Earlier this year, a couple of my colleagues at Collabora were trying to prepare an NVK demo for Embedded World and ran across an issue with WebGL in Chromium. If they enabled Vulkan support in Chromium and tried to run any WebGL demo, it would flicker like mad for a few seconds and then hang. After a few more seconds, it would go back to flickering and the process would repeat.
The hang, as it turns out, was Chromium's render process getting stuck and the watchdog killing and re-starting it. Where did it get stuck? Inside of Mesa's core vkQueueSubmit() implementation, waiting for a binary semaphore to materialize. Why? Because Zink broke one of the fundamental rules of binary Vulkan semaphores: there can only be one wait operation on any given signal operation. You can't signal once and then wait multiple times. More specifically, when doing GL<->Vulkan interop, Zink would sometimes fail to signal semaphores.
Wait, why are you doing GL<->Vulkan interop for WebGL?
Good question! When you enable Vulkan support in Chromium, that doesn't necessarily mean the entire web browser is running on top of Vulkan. Some parts of Chromium switch to using ANGLE to layer OpenGL on top of Vulkan, others may use Vulkan directly, and others may continue using the system OpenGL implementation (Zink, in our case). It then uses the GL<->Vulkan interop extensions to pass images and synchronization primitives between components so everything works together.

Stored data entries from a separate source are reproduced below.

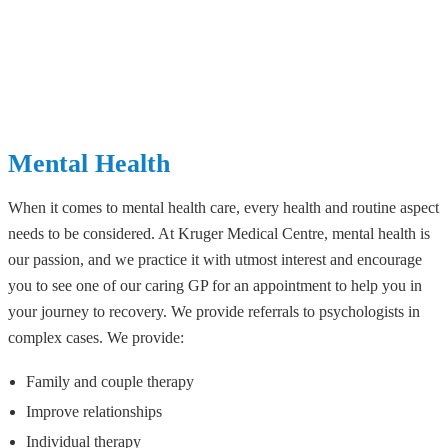
Mental Health
When it comes to mental health care, every health and routine aspect
needs to be considered. At Kruger Medical Centre, mental health is
our passion, and we practice it with utmost interest and encourage
you to see one of our caring GP for an appointment to help you in
your journey to recovery. We provide referrals to psychologists in
complex cases. We provide:
Family and couple therapy
Improve relationships
Individual therapy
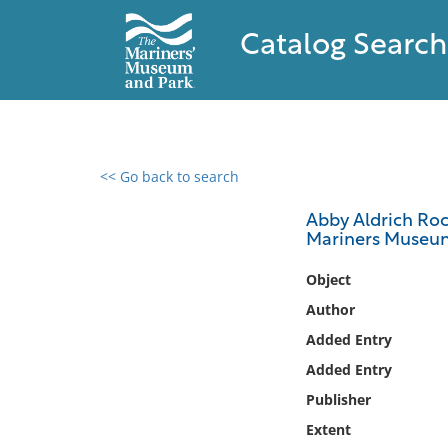
Catalog Search
<< Go back to search
0 results found
Abby Aldrich Rock
Mariners Museum.
Filter by
Object
Catalog
Author
Archives
Added Entry
Collections
Added Entry
Collections NOAA
Library
Publisher
Extent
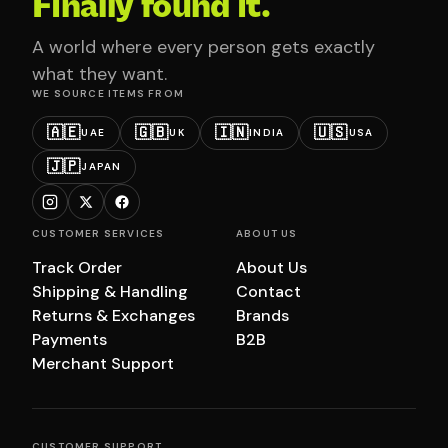
Finally found it.
A world where every person gets exactly
what they want.
WE SOURCE ITEMS FROM
🇦🇪
🇬🇧
🇮🇳
🇺🇸
UAE
UK
INDIA
USA
🇯🇵
JAPAN
CUSTOMER SERVICES
ABOUT US
Track Order
About Us
Shipping & Handling
Contact
Returns & Exchanges
Brands
Payments
B2B
Merchant Support
CUSTOMER SUPPORT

Once I figured out that it was an issue with synchronization in Zink's GL<->Vulkan interop implementation, I gave up on trying to debug Chromium itself. It's a massive multi-threaded, multi-process application and synchronization issues are hard enough to debug without all that excess complexity. So I spent about half my trans-Atlantic flight back from Vulkanised writing a very mean Piglit test. We already had a pretty good Vulkan test for this in crucible (a tiny Mesa Vulkan test suite). It has a pair of compute shaders which do slightly different hash-like operations on a buffer. It then ping-pongs between two different VkDevices, executing the two compute shaders. If there is ever a synchronization issue and the ping-pong doesn't properly interleave between the two devices, the final hash result will be wrong. My new Piglit test was a clone of the crucible test that runs one of the compute shaders in Vulkan and the other in OpenGL.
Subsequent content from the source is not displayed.